*WHAT THE TASK REQUIRES*:
The listing, minus its pictures, is to be given again exactly.

*MATERIAL FOR THE TASK*:
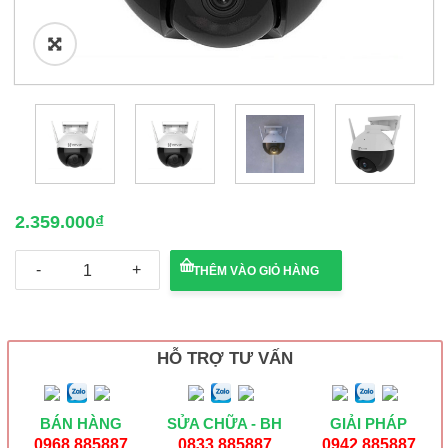
🔍
2.359.000
₫
Camera
THÊM VÀO GIỎ HÀNG
Wifi
EZVIZ
C8C
2mp
xoay
HỖ TRỢ TƯ VẤN
thông
minh
số
lượng
BÁN HÀNG
SỬA CHỮA - BH
GIẢI PHÁP
0968 885887
0833 885887
0942 885887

*REPLY*:
🔍
2.359.000
₫
Camera
THÊM VÀO GIỎ HÀNG
Wifi
EZVIZ
C8C
2mp
xoay
HỖ TRỢ TƯ VẤN
thông
minh
số
lượng
BÁN HÀNG
SỬA CHỮA - BH
GIẢI PHÁP
0968 885887
0833 885887
0942 885887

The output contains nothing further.